It’s not just watermelons that have heirloom ancestors; there are also grits, peanuts, squash and a pantry of everyday ingredients that past generations knew as radically different items. And we can’t begin to understand what true Southern food is—its antebellum identity—without cooking with these very same ingredients, and that's what chefs are doing in Columbia. “Lots of varieties have been lost and we can’t get them back,” says Todd Woods, executive chef at The Oak Table in Columbia. The seeds are gone forever: no one saved them. But Dr. David Shields is helping to prevent this from further occurring. He’s a professor at the University of South Carolina in Columbia, and he’s garnered attention for working with Sean Brock and other chefs to connect them to this heirloom produce.
He's also worked with several chefs in Columbia, where he lives, to do the same. At The Oak Table, Woods crafts watermelon molasses, which Brock has also been known to feature on his menus. It’s just a bunch of watermelon flesh boiled down, no sugar or water added. Intoxicatingly, it smells like tomato and tastes almost florally sweet. There’s usually just enough for a precious drizzle over chicken liver mousse or head cheese.
On Woods’s menu there are also heirloom red corn grits from Congaree Milling Company, located in Columbia: they’re sweeter and heartier than what you might think grits should be, and more toothsome. There’s Carolina Gold Rice, of course, a fluffy, slightly nutty rice that was a staple in centuries past; it’s now being made accessible by Anson Mills milling company.
In most cases, heirloom produce—which relies on farmers saving the seeds of the best plants that year—is still largely a small-scale operation in which farmers hand-deliver vegetables to restaurants. As a result, these ingredients inform only a small part of even the most conscientious menus, but they’re an undeniable victory for Midlands cuisine, both its heritage and its future.

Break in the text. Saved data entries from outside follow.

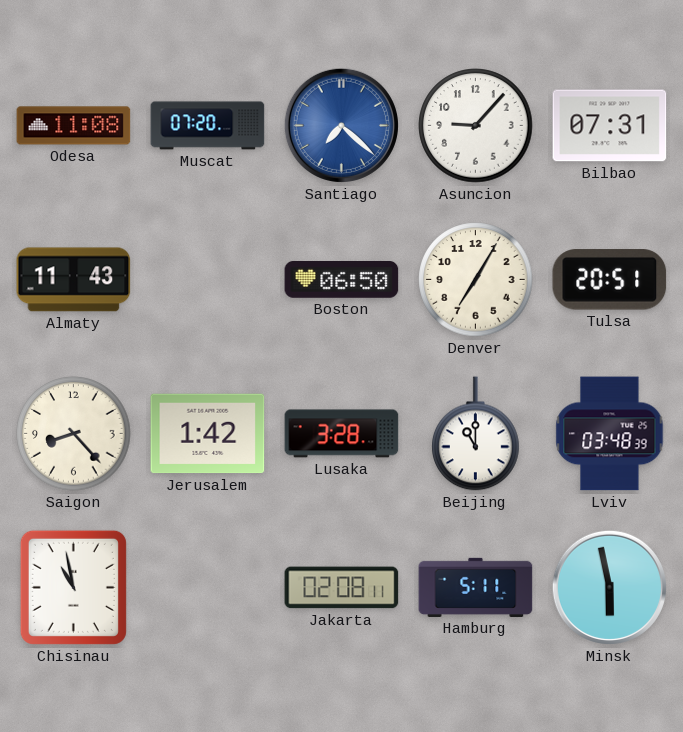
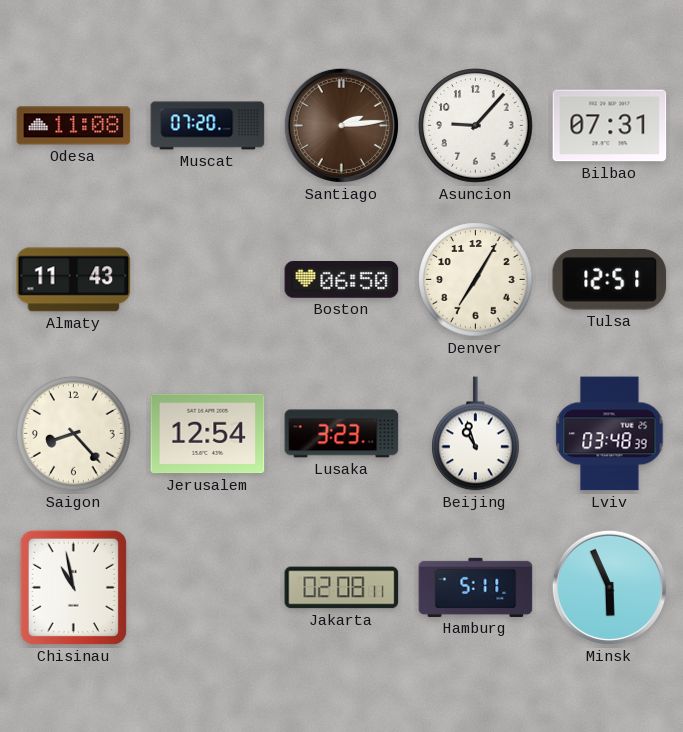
Santiago: 7:22 -> 2:14
Santiago dial: blue -> brown
Tulsa: 20:51 -> 12:51
Jerusalem: 1:42 -> 12:54
Lusaka: 3:28 -> 3:23
Beijing: 11:00 -> 10:57
Minsk: 5:58 -> 5:56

And it’s hard to go to Columbia without hearing about it.
While the city has always had great access to these small scale farmers and milling companies, it has been challenged by a lack of culinary talent. Charleston, on the other hand, was home to Johnson and Wales University for over twenty years, and this provided restaurants with a competitive pool of cooking school grads who (for better or worse) were able to work in kitchens for rock-bottom rates. “This definitely helped set it up as a culinary destination,” says Wes Fulmer, executive chef at Columbia’s Motor Supply Co. Bistro. As Charleston is getting more expensive, however, there’s a trickle of talent and food connoisseurs spilling over to Columbia, which is helping to bolster its food scene and a growing constellation of standout spots.
And they're more than just barbecue or shrimp and grits (although if you’re wondering, the best ones in town are probably at The Blue Marlin). Here’s one perfect day of food and drink in Columbia:
Start your day at Indah Coffee.
What started as a farmers' market tent has now grown into a brick-and-mortar location in a relatively short amount of time, a leap made possible both by Indah’s loyal fan base as well as Columbia’s fertile food scene. Get the Thai coffee, which is a barely aerated nitro brew; it’s thickened with an aromatic sweetened condensed coconut milk that’s made by reducing coconut milk by half and adding a touch of sugar. The resulting dairy-free concoction is also spiked with cinnamon, and isn’t too sweet or too strong. It’s simply, perfectly refreshing. If you’re feeling peckish, head over to Drip Coffee in Five Points for a housemade biscuit sandwich.
Lunch at Spotted Salamander Cafe.
The term “Southern food” can be problematic because it glosses over the nuances of local food cultures in favor of general tropes. That said, there are expectations of cuisine and aesthetics in Columbia, and Spotted Salamander Cafe delivers on them in the most true-to-itself way. The space is housed in two adjoining white bungalows on a tree-lined street in the Historic Robert Mills District. Sipping a sweet tea and noshing on cornbread-crumbled deviled eggs on a sunlit patio is the kind of experience you probably daydreamed of when planning your trip. And you can do it here. This is more than just lazy fantasy, however: chef owner Jessica Shillato’s Sriracha fried chicken sandwiches with cucumber-laden slaw are what dreams are made of. There are flaky biscuits too, pecked with air pockets and moist with butter; they’re served with bacon jam. For dessert, there might be “church lady cakes” with lemon cream frosting, inspired by vintage church cookbooks. The menu is short and sweet, and changes daily.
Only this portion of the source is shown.